DR LOVE: Maybe the next race will be TIGIT. So one final question. And we just finished our RCC Meet The Professor series. I think we did like 10 programs. It never got old. Every time we talked about it, every case we heard. There are so many options for first line therapy for RCC. But the big thing that really took that over, and you see this in other parts of oncology, for example, endometrial cancer, is IO/TKI or IO/anti-angiogenic, you know, atezo/bev in HCC. And we have atezo/bev in lung cancer, but we haven’t really seen that concept of TKI/IO play out. I’m curious whether you think that’s ever going to come into lung cancer. Lenvatinib/pembro, which like I said, you know, we talk about that all the time in our endometrial, our Gyn series. Any thoughts about this combination and this strategy?

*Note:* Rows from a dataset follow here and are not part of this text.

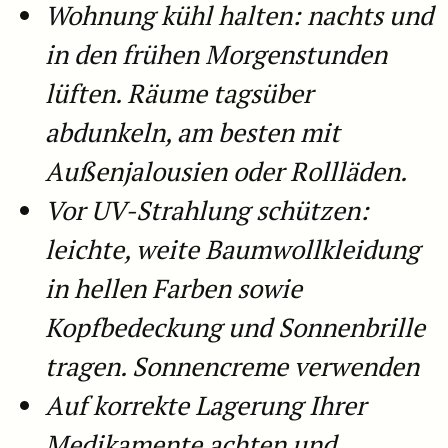
Wohnung kühl halten: nachts und
in den frühen Morgenstunden
lüften. Räume tagsüber
abdunkeln, am besten mit
Außenjalousien oder Rollläden.
Vor UV-Strahlung schützen:
leichte, weite Baumwollkleidung
in hellen Farben sowie
Kopfbedeckung und Sonnenbrille
tragen. Sonnencreme verwenden
Auf korrekte Lagerung Ihrer
Medikamente achten und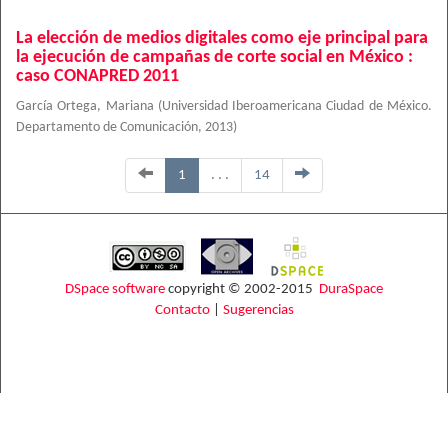
La elección de medios digitales como eje principal para
la ejecución de campañas de corte social en México :
caso CONAPRED 2011
García Ortega, Mariana
(
Universidad Iberoamericana Ciudad de México.
Departamento de Comunicación
,
2013
)
1
. . .
14
DSpace software
copyright © 2002-2015
DuraSpace
Contacto
|
Sugerencias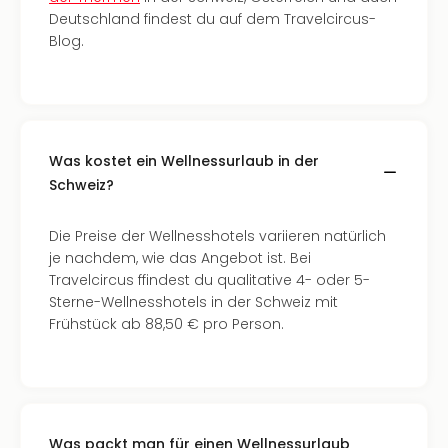
Ang
Deutschland findest du auf dem Travelcircus-
Nac
Blog.
Dest
Musi
Berli
Ham
NRW
Was kostet ein Wellnessurlaub in der
Stut
Schweiz?
Köln
Wie
alle
Die Preise der Wellnesshotels variieren natürlich
Ang
je nachdem, wie das Angebot ist. Bei
Kultu
Travelcircus ffindest du qualitative 4- oder 5-
&
Sterne-Wellnesshotels in der Schweiz mit
Spor
Frühstück ab 88,50 € pro Person.
Nac
Kate
Mus
Tec
Sins
Was packt man für einen Wellnessurlaub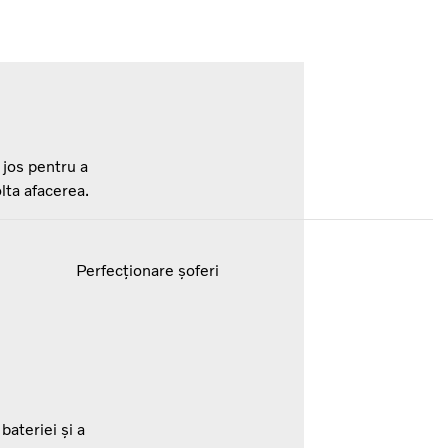
 jos pentru a
lta afacerea.
Perfecționare șoferi
bateriei și a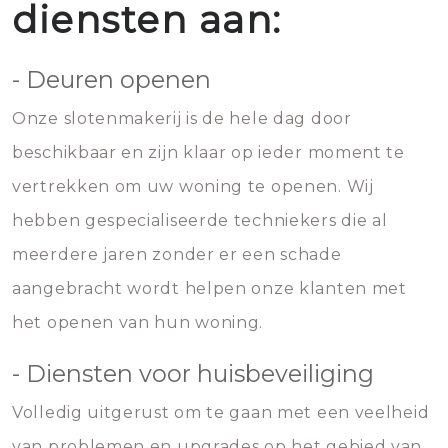
diensten aan:
- Deuren openen
Onze slotenmakerij is de hele dag door
beschikbaar en zijn klaar op ieder moment te
vertrekken om uw woning te openen. Wij
hebben gespecialiseerde techniekers die al
meerdere jaren zonder er een schade
aangebracht wordt helpen onze klanten met
het openen van hun woning.
- Diensten voor huisbeveiliging
Volledig uitgerust om te gaan met een veelheid
van problemen en upgrades op het gebied van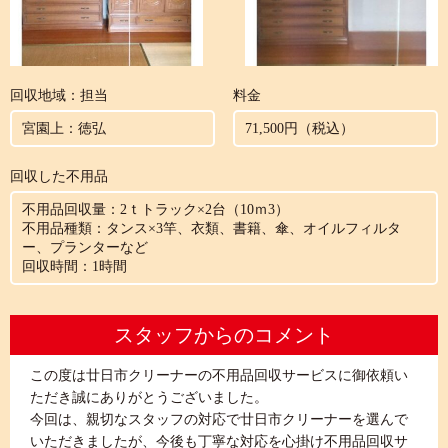
回収地域：担当
料金
宮園上：徳弘
71,500円（税込）
回収した不用品
不用品回収量：2ｔトラック×2台（10ｍ3）
不用品種類：タンス×3竿、衣類、書籍、傘、オイルフィルタ
ー、プランターなど
回収時間：1時間
スタッフからのコメント
この度は廿日市クリーナーの不用品回収サービスに御依頼い
ただき誠にありがとうございました。
今回は、親切なスタッフの対応で廿日市クリーナーを選んで
いただきましたが、今後も丁寧な対応を心掛け不用品回収サ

DR LIU: So I think these strategies we will see. And I want to make it clear that when we talk about TKI/IO, we’re talking about in driver-negative non-small cell lung cancer. Because for ALK, for EGFR, we know it’s not safe to do it there. But if you don’t have a driver, only P53, there’s no actionable driver, can adding these anti-angiogenesis, these multi-kinase inhibitors to checkpoint inhibitors improve outcomes? And I think the answer is going to be yes. We have multiple combinations beyond just lenvatinib. We see cabozantinib. We saw data from sitravatinib and so we have multiple TKIs that are showing pretty comparable improvement in outcomes, but it comes at a cost. And I do think that these combinations are going to be more toxic. And when I’m in the clinic and I’m prescribing pembro, atezo, you know, these are very well-tolerated regimens. And when I’m adding a chronic toxicity there, I really need to see some benefit there. So if I’m going to use that combination, I really want to be sure that that person needs it because the quality of life will be impacted by these chronic toxicities.

DR LOVE: Yeah. We also did a ton of webinars in Gyn oncology and, again, you can talk about pembro/lenvatinib in endometrial cancer all day long because the issues about dosing, dealing with diarrhea, dealing with hypertension. So that’s a good point that, you know, we’re kind of lucky not to have to deal with TKIs in lung cancer yet, but I guess if we see the data and it looks like it’s going to work, maybe post-IO. Any thoughts about that?

DR LIU: Yeah. That is a very heterogeneous population. And, you know, I do a lot of work with drug development. I can say that post-IO, that IO resistant, IO refractory space is very heterogenous, it’s very hard to study drugs in that setting. So if it does overcome resistance, I welcome that. I suspect we’ll see them more in frontline setting where we really are going to need some sort of a predictive biomarker to see who needs that kind of aggressive therapy.